Work required. This exercise asks for an exact copy of the lines from the one containing "resultado foi previsível para quem trabalha" through the final line of the material, with pictures omitted.
►
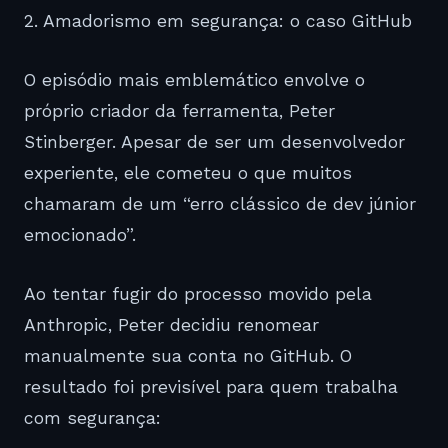
2. Amadorismo em segurança: o caso GitHub
O episódio mais emblemático envolve o
próprio criador da ferramenta, Peter
Stinberger. Apesar de ser um desenvolvedor
experiente, ele cometeu o que muitos
chamaram de um “erro clássico de dev júnior
emocionado”.
Ao tentar fugir do processo movido pela
Anthropic, Peter decidiu renomear
manualmente sua conta no GitHub. O
resultado foi previsível para quem trabalha
com segurança:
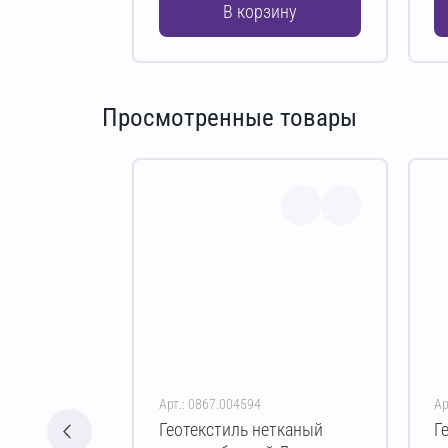
В корзину
Просмотренные товары
Арт.: 0867.004594
Ар
Геотекстиль нетканый
Г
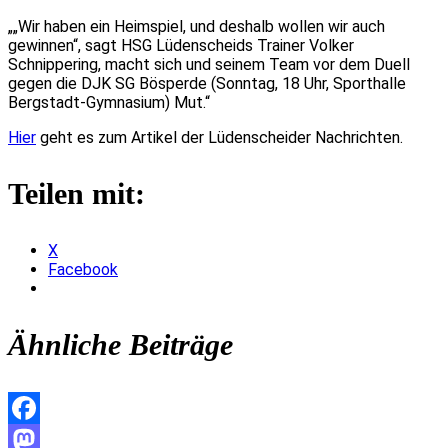
„„Wir haben ein Heimspiel, und deshalb wollen wir auch
gewinnen“
, sagt HSG Lüdenscheids Trainer Volker
Schnippering, macht sich und seinem Team vor dem Duell
gegen die DJK SG Bösperde (Sonntag, 18 Uhr, Sporthalle
Bergstadt-Gymnasium) Mut.“
Hier
geht es zum Artikel der Lüdenscheider Nachrichten.
Teilen mit:
X
Facebook
Ähnliche Beiträge
Facebook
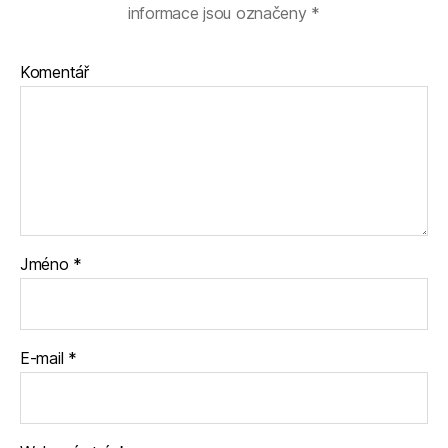
informace jsou označeny
*
Komentář
Jméno
*
E-mail
*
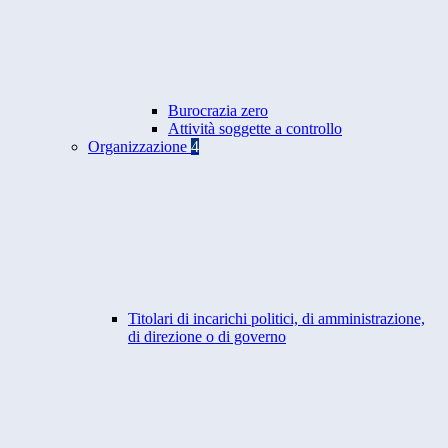
Burocrazia zero
Attività soggette a controllo
Organizzazione
4
Titolari di incarichi politici, di amministrazione,
di direzione o di governo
◄
The completed task.
resultado foi previsível para quem trabalha
com segurança:
В корзину
Просмотренные товары
Арт.: 0867.004594
Ар
Геотекстиль нетканый
Г
„„Wir haben ein Heimspiel, und deshalb wollen wir auch
gewinnen“
, sagt HSG Lüdenscheids Trainer Volker
Schnippering, macht sich und seinem Team vor dem Duell
gegen die DJK SG Bösperde (Sonntag, 18 Uhr, Sporthalle
Bergstadt-Gymnasium) Mut.“
Hier
geht es zum Artikel der Lüdenscheider Nachrichten.
Teilen mit:
X
Facebook
Ähnliche Beiträge
Facebook
informace jsou označeny
*
Komentář
Jméno
*
E-mail
*
Burocrazia zero
Attività soggette a controllo
Organizzazione
4
Titolari di incarichi politici, di amministrazione,
di direzione o di governo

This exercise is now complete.